WHAT YOU SHOULD DO: The response must consist of the lines from the one holding "です。先日はツインメッ" through the final line of the entries, given again exactly and without any pictures.

#### SUPPLIED RECORDS

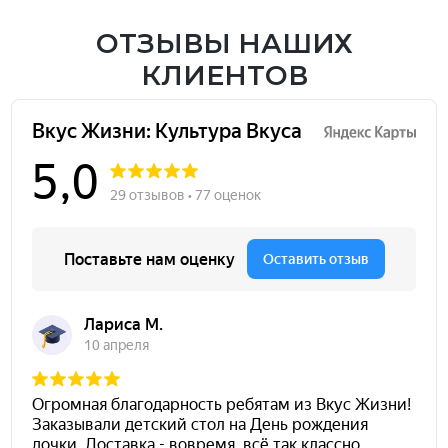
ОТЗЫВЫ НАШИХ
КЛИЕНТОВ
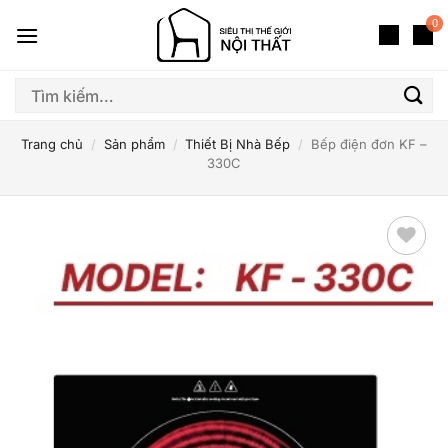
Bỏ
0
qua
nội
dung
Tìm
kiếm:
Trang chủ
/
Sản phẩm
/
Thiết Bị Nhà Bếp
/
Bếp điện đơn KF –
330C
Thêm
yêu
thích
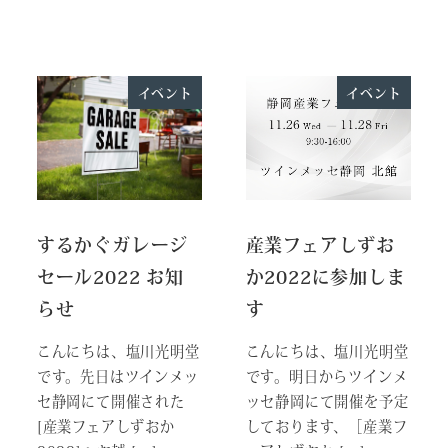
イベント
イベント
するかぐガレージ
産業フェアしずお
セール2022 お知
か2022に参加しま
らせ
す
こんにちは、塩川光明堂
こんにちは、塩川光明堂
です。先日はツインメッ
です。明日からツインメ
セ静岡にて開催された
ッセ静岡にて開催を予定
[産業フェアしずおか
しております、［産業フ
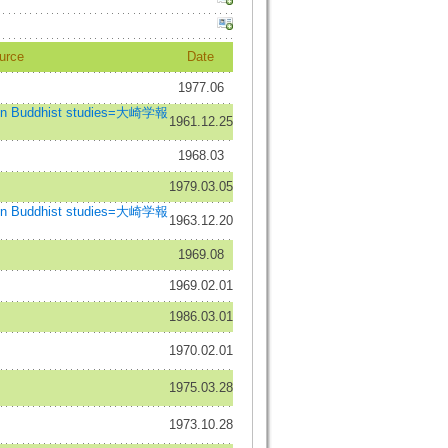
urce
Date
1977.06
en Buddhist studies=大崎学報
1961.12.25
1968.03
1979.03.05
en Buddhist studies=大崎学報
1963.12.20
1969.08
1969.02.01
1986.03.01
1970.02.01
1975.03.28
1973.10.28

########

OUTPUT OF THE EXERCISE:
です。先日はツインメッ
です。明日からツインメ
セ静岡にて開催された
ッセ静岡にて開催を予定
[産業フェアしずおか
しております、［産業フ
urce
Date
1977.06
en Buddhist studies=大崎学報
1961.12.25
1968.03
1979.03.05
en Buddhist studies=大崎学報
1963.12.20
1969.08
1969.02.01
1986.03.01
1970.02.01
1975.03.28
1973.10.28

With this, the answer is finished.